Everybody waited for Khalil Mack.
The Bears locker room at Soldier Field emptied out and still two dozen reporters huddled around No. 52’s locker waiting to speak with the Bears’ $141 million bulldozer of a man.
Other locker stalls were clean, the floors bare. It was in stark contrast to how the locker room looks during most post game interviews – littered with pads, cleats and athletic tape. The equipment staff had nothing more to do, except wait for the last players to clear out.
On the far side of the room, kicker Eddy Pineiro picked up his duffel bag and walked out. Cornerback Prince Amukamara dressed after his shower and headed home, too. Mack was the last player in the building following the Bears win over the New York Giants, 19-14, on Sunday.
In recent weeks, Mack disappeared in the fray. He hadn’t recorded a sack in four weeks. He didn’t record a single tackle, pass deflection – nothing – in last week’s loss to the Los Angeles Rams. The box score completely omitted his name. Khalil Mack simply … vanished.

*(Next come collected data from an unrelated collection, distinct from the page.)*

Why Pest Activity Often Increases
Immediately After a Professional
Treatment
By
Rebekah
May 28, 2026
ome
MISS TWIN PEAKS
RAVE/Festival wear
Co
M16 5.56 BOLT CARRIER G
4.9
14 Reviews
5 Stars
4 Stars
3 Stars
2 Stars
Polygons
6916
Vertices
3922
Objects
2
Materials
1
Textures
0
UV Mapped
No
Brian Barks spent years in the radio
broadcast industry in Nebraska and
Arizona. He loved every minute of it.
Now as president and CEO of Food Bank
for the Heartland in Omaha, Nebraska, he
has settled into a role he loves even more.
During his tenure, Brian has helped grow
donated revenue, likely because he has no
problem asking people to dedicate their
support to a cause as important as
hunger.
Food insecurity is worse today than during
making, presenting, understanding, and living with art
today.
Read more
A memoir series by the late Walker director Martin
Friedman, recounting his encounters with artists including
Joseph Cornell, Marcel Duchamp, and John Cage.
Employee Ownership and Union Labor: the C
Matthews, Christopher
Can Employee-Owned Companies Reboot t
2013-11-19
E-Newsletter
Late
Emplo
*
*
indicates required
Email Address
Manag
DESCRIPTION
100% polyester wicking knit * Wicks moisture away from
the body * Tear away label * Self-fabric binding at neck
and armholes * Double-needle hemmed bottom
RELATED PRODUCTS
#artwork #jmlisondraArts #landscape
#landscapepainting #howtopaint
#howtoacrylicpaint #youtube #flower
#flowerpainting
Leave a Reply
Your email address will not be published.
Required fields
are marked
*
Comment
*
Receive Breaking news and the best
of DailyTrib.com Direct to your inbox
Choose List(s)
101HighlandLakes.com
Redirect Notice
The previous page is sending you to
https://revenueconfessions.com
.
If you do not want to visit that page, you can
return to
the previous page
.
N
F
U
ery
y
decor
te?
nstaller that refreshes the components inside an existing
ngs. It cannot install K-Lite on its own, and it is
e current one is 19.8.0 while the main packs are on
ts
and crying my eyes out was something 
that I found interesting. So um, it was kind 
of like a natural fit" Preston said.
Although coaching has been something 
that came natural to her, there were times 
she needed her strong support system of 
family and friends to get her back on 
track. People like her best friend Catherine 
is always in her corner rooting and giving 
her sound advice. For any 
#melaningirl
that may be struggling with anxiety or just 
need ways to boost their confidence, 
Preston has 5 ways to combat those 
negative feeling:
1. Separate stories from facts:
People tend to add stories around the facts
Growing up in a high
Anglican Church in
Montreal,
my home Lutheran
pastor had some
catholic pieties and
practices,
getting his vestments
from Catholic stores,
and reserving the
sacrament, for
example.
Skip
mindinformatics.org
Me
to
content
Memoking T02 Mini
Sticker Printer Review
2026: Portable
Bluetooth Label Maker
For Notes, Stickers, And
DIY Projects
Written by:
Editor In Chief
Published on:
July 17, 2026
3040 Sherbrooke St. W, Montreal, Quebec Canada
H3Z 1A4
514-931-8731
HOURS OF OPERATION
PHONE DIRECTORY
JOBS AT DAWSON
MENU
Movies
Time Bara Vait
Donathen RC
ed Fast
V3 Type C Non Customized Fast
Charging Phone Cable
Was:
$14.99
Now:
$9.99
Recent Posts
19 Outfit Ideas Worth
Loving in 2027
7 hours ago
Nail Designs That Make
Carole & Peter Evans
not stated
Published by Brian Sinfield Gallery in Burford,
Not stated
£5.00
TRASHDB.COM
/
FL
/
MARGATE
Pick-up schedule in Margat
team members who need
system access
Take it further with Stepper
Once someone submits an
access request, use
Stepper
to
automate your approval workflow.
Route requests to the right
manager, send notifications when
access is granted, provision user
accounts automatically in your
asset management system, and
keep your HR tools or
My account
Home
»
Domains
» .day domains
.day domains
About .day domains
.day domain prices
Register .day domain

Or so it seemed. Finally, he stepped out from the showers and made his way to his locker.
“I was in the cold tub,” Mack explained.
The Bears play in four days, on Thanksgiving Day. It’s a quick turnaround and Mack was doing what he can to make sure his body is ready.
“I explained that to the guys,” Mack said. “Look, there’s a cold tub party in there. I was the last one. Sorry I made y’all wait so long.”
Bears fans have been waiting, too, but Mack need not apologize to them. With a $141 million contract comes a certain level of scrutiny. But with two, sometimes three opponents blocking him on almost every play, there’s only so much one man can do.
When the Giants made the mistake of trying to stop him with one man Sunday, Mack reminded everyone what he can do.
“Finally got singled up,” Mack said. “I knew I had to make the most of the opportunity.”
Mack’s strip-sack of New York quarterback Daniel Jones in the third quarter gave the Bears the ball at the New York 3-yard line, swinging the momentum. Bears lineman Nick Williams pounced on the fumble.
Williams might have scored, too, had the scrum for the ball not knocked him over.
“I don’t know how Nick beat me to it,” linebacker Leonard Floyd said. “He’s really mad I knocked him down. I think I tripped him.”
“There was some discussion on what happened,” Mack added with a wry grin.
Sunday was yet another example of how Mack’s effect on a football game doesn’t show up in the box score. He had three tackles and two QB hits, to go along with the sack and forced fumble. Less tangible is the attention he commands, creating holes for the likes of Floyd and Williams.
On the strip-sack, Floyd reached Jones at almost the same instant as Mack. Floyd hit the quarterback four times Sunday. Roy Robertson-Harris hit Jones twice.
“You felt 52 everywhere today,” Bears coach Matt Nagy said “You really did. He was everywhere. You know, when we have that, you can feel our game really elevate, and that’s what it’s all about.”
And when he does have a chance, one-on-one, Mack can change a game.
“They’ve been triple-teaming him, double, chip, everything in the book,” safety Eddie Jackson said. “So you give him a one-on-one, you see what he’s capable of doing. We’re going to put our money on Mack every time one-on-one.”